Yahoo!, Bibleref, and RDFa

Saturday, March 15th, 2008

Yahoo! last week announced that it’s going to start indexing semantic data, including support for certain microformats.

Bibleref isn’t one of those microformats. Should Bibleref proponents lobby Yahoo! to index Bibleref, or should Bibleref change its syntax to be compatible with RDFa or another semantic web standard?

Background

Earlier, Sim.plified.com noted a Yahoo! semantic-web announcement and mused about the possibility of using the Yahoo! engine for Bibleref.

Then David Peterson, author of a Sitepoint article about the earlier Yahoo! announcement, wrote a comment that encapsulates the chicken/egg problem inherent in getting a new microformat off the ground:

Currently the search engine only indexes 3 microformats (hCard, hCalendar, hReview). So if you started indexing your hBible [i.e., Bibleref] it wouldn’t pick it up.

The problem with microformats is that each time a new one is created the search indexer needs to develop a custom extractor to make sense of your microformat. That is why Yahoo microsearch is only indexing 3 of the most popular format.

So what should Bibleref’s proponents do? It’s possible we could convince Yahoo! to index Bibleref, giving it the traction it needs to take off. However, I wouldn’t necessarily expect Yahoo! to do a good job understanding the data, in part because of the looseness of the standard (which I see as a good thing).
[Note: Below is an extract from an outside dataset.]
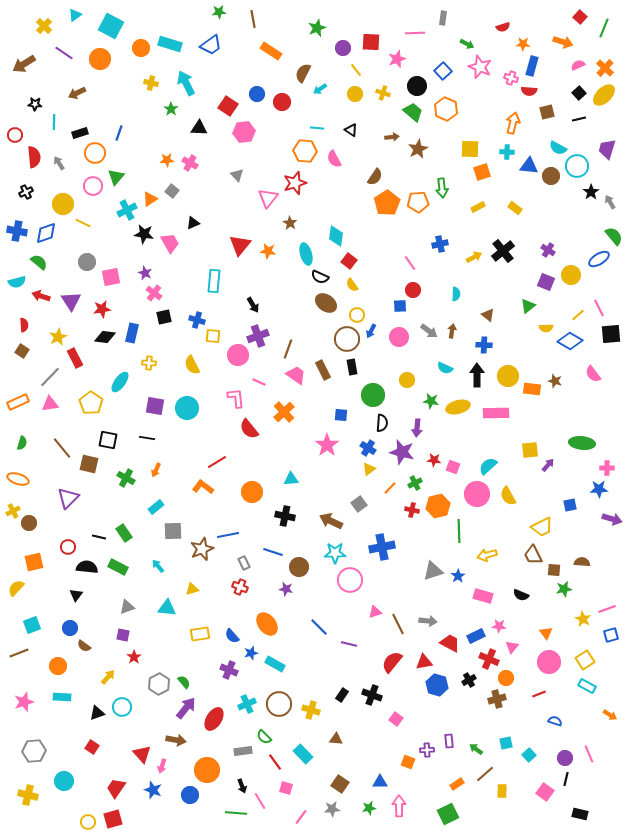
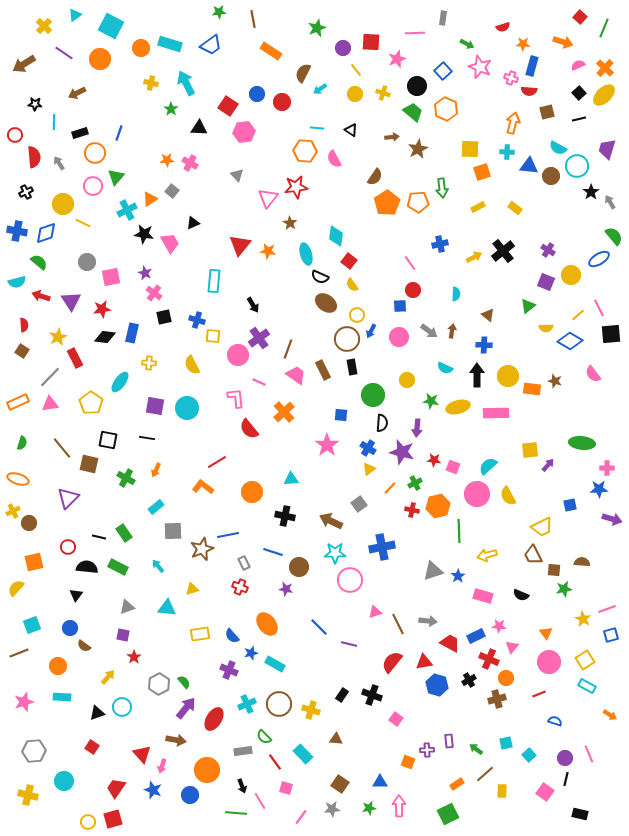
red star at (295, 183): moved 1 px right, 4 px down; rotated 10 degrees clockwise
purple cross at (258, 336): moved 1 px right, 2 px down; rotated 15 degrees counterclockwise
And if Yahoo! doesn’t understand it well, then search results based on Bibleref won’t be very high quality. But a lot depends on how Yahoo! exposes the data. (And they may not even want to index Bibleref.)

RDFa

Another possibility is to change Bibleref to be compatible with RDFa, an emerging standard that Yahoo! does understand. The RDFa syntax fits Bibleref well:

  1. <a property="br:ref" href="#">John 3:16-17</a>
  2. <span property="br:ref" content="John 3:16-17">God loves us</span>

Compare to standard Bibleref markup:

  1. <a class="bibleref" href="#">John 3:16-17</a>
  2. <cite class="bibleref" title="John 3:16-17">God loves us</cite>

As you can see, the markup is similar. However, it still has some problems: neither example provides an unambiguous machine-readable representation that would allow an unspecialized search engine like Yahoo! to extract meaning.

I’m not entirely sure whether that’s a problem in either the current or RDFa flavors of Bibleref. Yahoo! plans to release tools to let developers build on semantic search data, so Yahoo!’s inability to understand something may not necessarily matter. (Without enforcing a formal representation, such as an OSIS identifier, one Bible passage can have any number of representations—the “John 3:16” vs. “Jn 3.16” problem.) It’s too early to tell.

The second example, with an explicit content attribute, can provide a formal, machine-readable representation of a Bible reference (like an OSIS identifier). But providing one is a lot more work for software that lets people write documents using Bibleref—it needs to understand references and create such identifiers. But would retaining the looseness of the current Bibleref standard defeat the purpose of using RDF, which thrives on strict interoperability?

Again, I don’t know. A lot depends on the tools and API that Yahoo! is making available.

But the central question is whether Bibleref syntax should move to be compatible with RDFa. The advantage is automatic pickup by new semantic search engines. The disadvantages are the syntax change and increased complexity (including DOCTYPE and namespace changes that I haven’t discussed here). It may be too early to tell.

Microformats Invert Assumptions

Monday, September 3rd, 2007

Tantek Çelik has thoughts on how microformats invert conventional approaches to problem-solving. (He invented the term “microformat,” so you can call him an expert on the subject.)

I want to talk about how the proposed bibleref microformat follows each of the assumptions Tantek lists.

“Solve small specific problems rather than big problems…. By focusing on those rather than the big hard problems we get more done, and we learn important lessons (and perhaps even create a few building blocks) that make solving the harder problems easier.” An example of a big problem is the one posed by Axel about book-chapter-verse references not being unique identifiers because of different versification schemes. To my knowledge, only Logos has solved this problem, and they need a 57-MB data backend to support it. (57 MB != small problem.) It’s great that Axel brought up this problem; it’s an excellent one to solve, but it’s beyond the scope of a microformat solution—at least for now.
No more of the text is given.